___ Input records ___

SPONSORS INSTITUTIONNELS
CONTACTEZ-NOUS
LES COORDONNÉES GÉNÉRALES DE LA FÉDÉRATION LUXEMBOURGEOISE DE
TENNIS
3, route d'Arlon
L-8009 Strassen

___

* What you will do:
Answer with an exact copy of the lines from the one containing "CONTACTEZ-NOUS" through the end of the entries above, leaving out everything before.

* Response to the task:
CONTACTEZ-NOUS
LES COORDONNÉES GÉNÉRALES DE LA FÉDÉRATION LUXEMBOURGEOISE DE
TENNIS
3, route d'Arlon
L-8009 Strassen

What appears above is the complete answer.